Vertov la pensava diversamente, ma solo sull’ordine delle priorità. Per lui il politico del cinema non consisteva in primo luogo in una semantica, come in Ejzenštejn. Consisteva in primo luogo in una pragmatica. Anche per lui, in altri termini, il cinema dischiudeva la straordinaria possibilità di riorganizzare la comprensione delle cose, o meglio del loro “movimento”, mettendo a nudo i processi di produzione che ciascuna cosa porta con sé. Celebre e innovativa, sotto questo profilo, la sequenza di Kinoglaz in cui da un filone di pane esposto nella vetrina di un fornaio si risale, all’indietro, fino alla semina del grano che ne è stata all’origine attraversando tutte le trasformazioni lavorative che si debbono interporre tra l’inizio e la fine del processo. Un movimento di “defeticizzazione” della merce, per così dire, condotto alla piena visibilità.

Sembrerebbe anche questa una direttrice semantica del cinema politico. Ma così non è, o non lo è in primo luogo, perché per Vertov l’essenziale era che questi processi, dei quali Kinoglaz non voleva che esporre una specie di grammatica elementare, fossero presi in carico direttamente “dalle masse operaie e contadine”, implementando la loro attiva “cinematizzazione”. Ecco perché ho parlato di “pragmatica”: alla schermizzazione (del Capitale o di altro) di Ejzenštejn, Vertov contrapponeva la “cinematizzazione” delle masse.  Delle quali masse – come accade oggi in rete per innumerevoli procedure di condivisone, come le Open Street Maps, per citarne una sola di cui è certo che Vertov sarebbe stato un fan – si supponeva che potessero alimentare in tempo reale la struttura del Kinoglaz (un’evidente anticipazione di Internet) scambiandosi esperienze di lavoro in senso stretto (cioè filmando come si opera in una miniera o nella costruzione di una centrale idroelettrica) e in senso allargato (cioè documentando quanto siano efficaci le tutele sindacali esistenti, quali le rivendicazioni specifiche ecc.). Non solo masse di consumatori di immagini, dunque, ma innanzitutto masse di produttori.

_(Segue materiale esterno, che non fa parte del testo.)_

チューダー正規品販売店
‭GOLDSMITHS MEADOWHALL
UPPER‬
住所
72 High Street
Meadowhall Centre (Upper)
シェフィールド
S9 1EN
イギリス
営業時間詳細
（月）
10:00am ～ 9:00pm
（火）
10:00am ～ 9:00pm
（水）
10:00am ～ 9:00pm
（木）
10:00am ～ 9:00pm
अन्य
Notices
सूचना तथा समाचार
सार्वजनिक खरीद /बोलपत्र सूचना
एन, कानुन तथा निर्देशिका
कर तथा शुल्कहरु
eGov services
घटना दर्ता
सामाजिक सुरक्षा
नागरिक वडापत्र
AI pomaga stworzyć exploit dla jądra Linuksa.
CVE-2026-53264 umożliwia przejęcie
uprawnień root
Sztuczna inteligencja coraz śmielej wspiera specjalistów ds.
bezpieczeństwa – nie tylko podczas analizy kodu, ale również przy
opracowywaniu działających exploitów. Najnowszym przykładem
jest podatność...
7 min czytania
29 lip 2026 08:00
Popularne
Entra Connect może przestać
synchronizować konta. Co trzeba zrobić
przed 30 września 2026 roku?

Schermizzazione e cinematizzazione, dunque. Una semantica e una pragmatica (interattiva) del politico. Questa fu la principale – e per certi versi sensazionale e ancora inesplorata – proposta dei due principali artefici del cinema politico rivoluzionario. Una proposta che nell’anno fatidico dei due film che ho ricordato prima – il 1929 dell’Uomo con la macchina da presa e Il vecchio e il nuovo – aveva già esaurito del tutto la sua “forza propulsiva”. Ma l’aveva esaurita per motivi squisitamente contingenti, che si chiamano: controllo statale, censura, interdizione al lavoro. I due film, così, si somigliano almeno in questo: che entrambi denunciano la fine (provvisoria?) di un progetto. Quello di Ejzenštejn lo fa intonando un potente e talora terribile controcanto agli slogan della collettivizzazione delle campagne. Quello di Vertov riflettendo sulle figure della reciprocità (il vedere e, insieme, l’esser visti come essenza intersoggettiva del dispositivo della ripresa cinematografica) in assenza di oggetti condivisi sui quali esercitare la riflessione stessa.

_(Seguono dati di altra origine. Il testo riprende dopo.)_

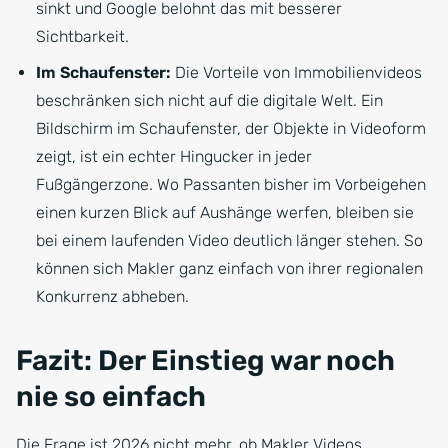
sinkt und Google belohnt das mit besserer
Sichtbarkeit.
Im Schaufenster:
Die Vorteile von Immobilienvideos
beschränken sich nicht auf die digitale Welt. Ein
Bildschirm im Schaufenster, der Objekte in Videoform
zeigt, ist ein echter Hingucker in jeder
Fußgängerzone. Wo Passanten bisher im Vorbeigehen
einen kurzen Blick auf Aushänge werfen, bleiben sie
bei einem laufenden Video deutlich länger stehen. So
können sich Makler ganz einfach von ihrer regionalen
Konkurrenz abheben.
Fazit: Der Einstieg war noch
nie so einfach
Die Frage ist 2026 nicht mehr, ob Makler Videos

I due massimi protagonisti di quell’avventura si autocompresero, e si comportarono, come avversari irriducibili. Noi oggi vediamo che le due nozioni cardinali che ci hanno lasciato in eredità – la schermizzazione e la cinematizzazione – non solo non sono antagoniste, ma riemergono da ogni dove nell’ambito delle tecnologie digitali e delle risorse creative della rete. Sapremo essere buoni eredi di quel lascito? 

Riferimenti bibliografici
M. Ejzenštejn, La natura non indifferente, a cura di P. Montani, Marsilio, Venezia 2003.
M. Ejzenštejn, Teoria generale del montaggio, a cura di P. Montani, Marsilio, Venezia 2004.
P. Montani, Dziga Vertov, Il Castoro Cinema, La Nuova Italia, Firenze 1975.
D. Vertov, L’occhio della rivoluzione, a cura di P. Montani, Mimesis, Milano 2011.